Now, we know that Judaism and Christianity resisted dualism. Anyone know… There is a verse. Listen to this. There is a verse. You search the whole of Tanach, the whole of the Hebrew Bible, the verse that most rejects and refutes dualism is a verse from Isaiah.

I'm going to read you the verse. It says that God is “Yotzer or uVorei choshech, oseh shalom uVorei et haRa.” God forms light, creates darkness, makes peace, and creates evil. 

So good and evil all come from God. The good comes because God is good, and the evil comes because sometimes we are bad. The Rabbis took that verse and with slight change, just so as not to use the word ‘evil,’ made it the first sentence of communal prayer every day. That's what we say in shul after Baruch Hu, the beginning of communal prayer. That is the first sentence. 

So you will see, the Rabbis took dualism so seriously, they confronted it at the very beginning of every day's prayer. 

Now I want to tell you why I'm talking about dualism, because when you are a dualist, something very bad happens to human psychology.

If you're a monotheist, you say, good has happened, thank you, God. Bad has happened, oops, I must have done something wrong, or You're trying to test me, or something or other. And one way or another, I take the bad as a stimulus to repent, to apologise, to change my ways, et cetera, et cetera.

That is if you're a monotheist. 

But if you are a dualist, something flips in the mind. And when bad things happen, instead of asking, what did I do to make this happen? Or what should I do to make it better? You ask a different question.

The question, who did this to me? 

And the answer is Satan and those who represent Satan. The force of evil. And not only are they doing this bad thing to me, but they are doing it because they intend to do a bad thing to God Himself. 

And that is what happens when you become a dualist.

Now, dualism isn't always dangerous, but whenever it is caught up with the political process, it becomes very dangerous indeed. Very dangerous indeed. 

You don't have to be religious to be a dualist.

Nazi Germany was a dualist culture. It was the Aryan race against the rest. The children of light against the forces of darkness.

Stalinist Russia was dualist. It's we communists against the capitalists. So long since I met a communist, I've forgotten what the Western imperialists, lackeys, et cetera, et cetera.

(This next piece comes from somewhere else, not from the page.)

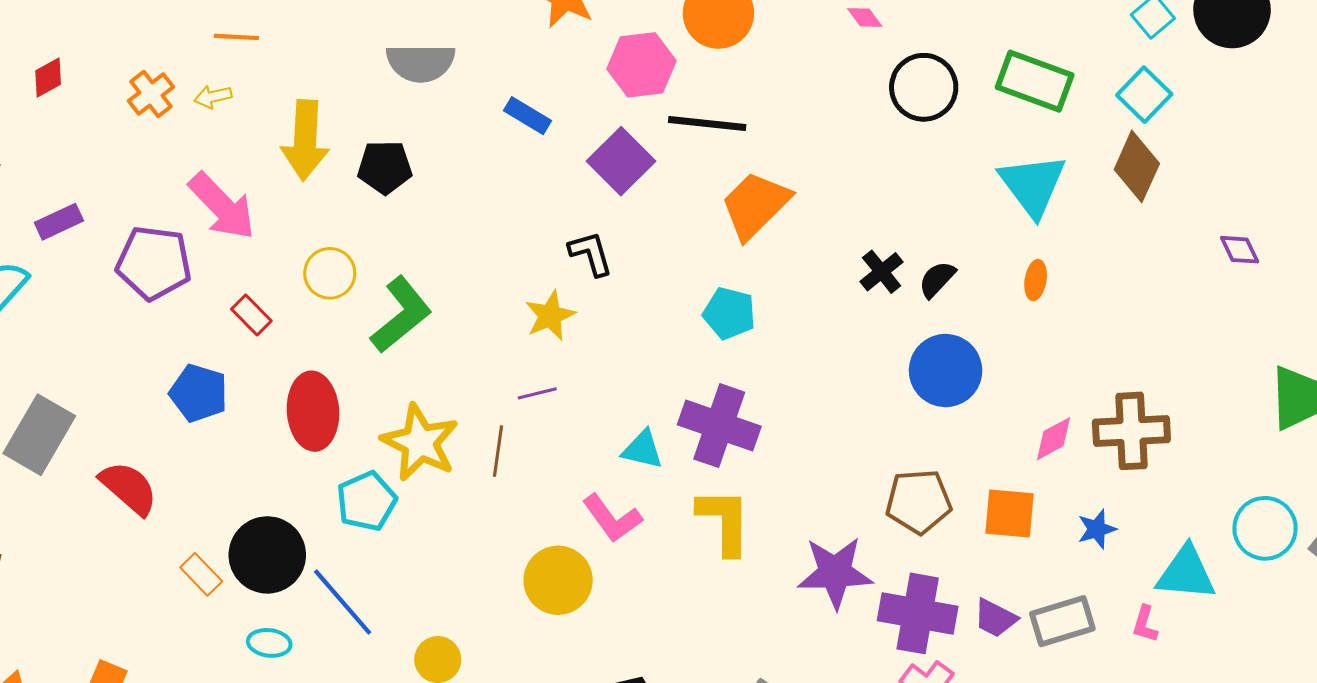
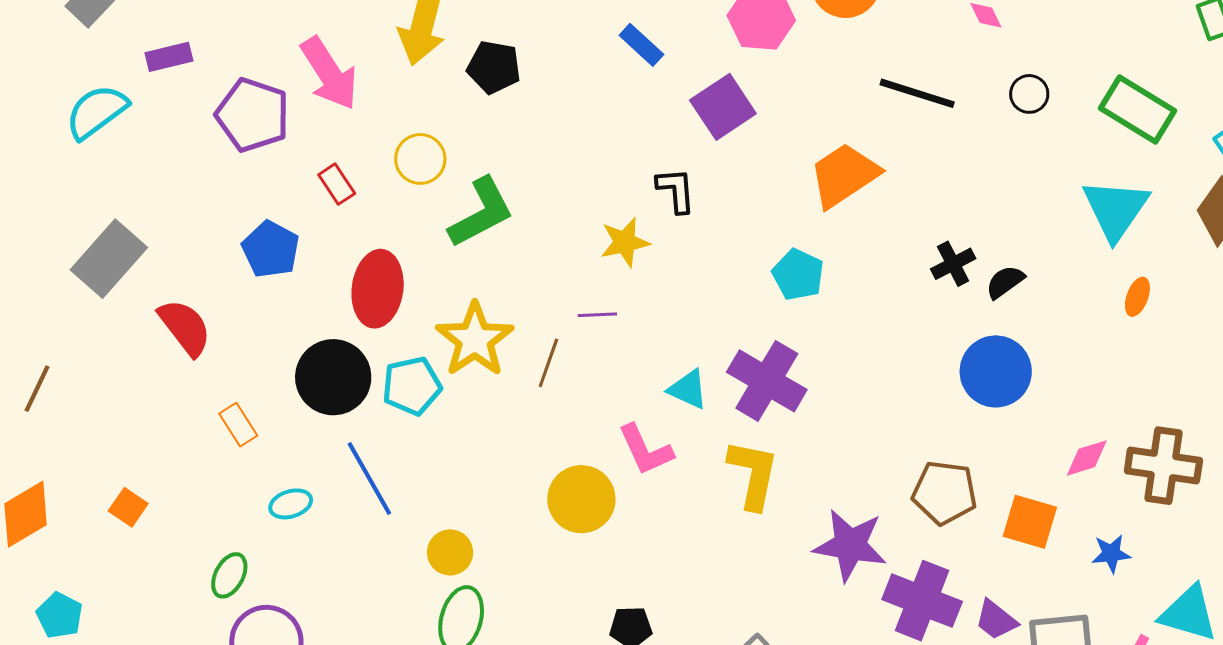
black circle: (924, 87) -> (1029, 94), size x0.6
black line: (707, 124) -> (917, 93), moved
orange ellipse: (1036, 280) -> (1137, 297), moved
black circle: (267, 555) -> (333, 377), moved
cyan ellipse: (269, 643) -> (291, 504), turned -36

So you don't have to be religious to be a dualist, but the monotheisms have given rise at various times to dualism. And when that is caught up with the political process, it becomes dangerous. 

And now I want to answer the question that I raised at the outset.

How is it that a religious belief, or a belief, can disable the moral sense such that ordinary human beings can commit barbaric crime?

And my analysis is very simply this. 

The first thing that dualism does is that it makes you dehumanise your opponents. They are no longer human beings, with the same faults and the same virtues as us.

Instead, they are children of the devil, worshippers of Satan, enemies of God. They are no longer human.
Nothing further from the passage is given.